🤖 AI Summary
This paper addresses the satisficing decision problem in multi-armed bandit optimization—selecting arms whose mean reward exceeds a given threshold with high frequency, rather than identifying the globally optimal arm. We formally define *satisficing regret*—the cumulative gap between realized rewards and the threshold—and prove it admits a constant upper bound. To achieve this, we propose the generic SELECT framework, which unifies adaptive sampling, lower-confidence-bound (LCB) hypothesis testing, and learning-oracle-driven iterative identification to handle both attainable and unattainable thresholds consistently. The framework attains constant satisficing regret across diverse bandit settings—including linear, contextual, and combinatorial environments—matching theoretical lower bounds. Empirical evaluations demonstrate substantial improvements over classical exploration algorithms.
📝 Abstract
Motivated by the concept of satisficing in decision-making, we consider the problem of satisficing exploration in bandit optimization. In this setting, the learner aims at selecting satisficing arms (arms with mean reward exceeding a certain threshold value) as frequently as possible. The performance is measured by satisficing regret, which is the cumulative deficit of the chosen arm's mean reward compared to the threshold.
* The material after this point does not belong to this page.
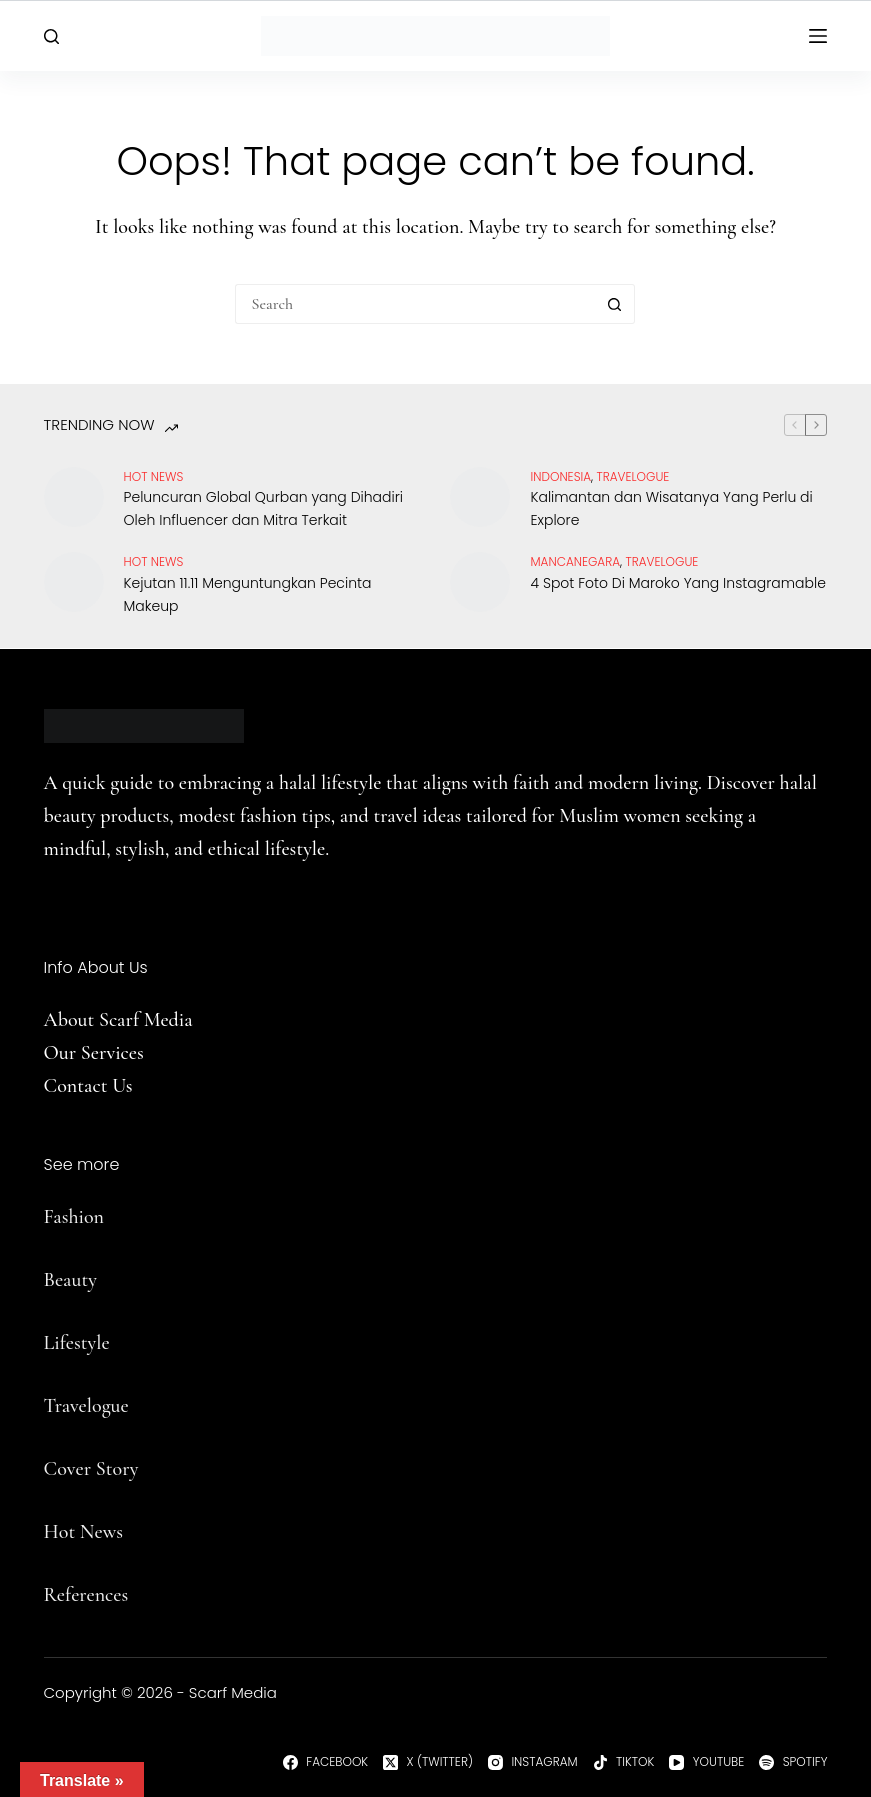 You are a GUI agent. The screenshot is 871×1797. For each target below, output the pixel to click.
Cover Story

We propose SELECT, a general algorithmic template for Satisficing REgret Minimization via SampLing and LowEr Confidence Bound Testing, that attains constant satisficing regret for a wide variety of bandit optimization problems in the realizable case (i.e., a satisficing arm exists). Specifically, given a class of bandit optimization problems and a corresponding learning oracle with sub-linear (standard) regret upper bound, SELECT iteratively makes use of the oracle to identify a potential satisficing arm with low regret. Then, it collects data samples from this arm, and continuously compares the LCB of the identified arm's mean reward against the threshold value to determine if it is a satisficing arm. As a complement, SELECT also enjoys the same (standard) regret guarantee as the oracle in the non-realizable case. Finally, we conduct numerical experiments to validate the performance of SELECT for several popular bandit optimization settings.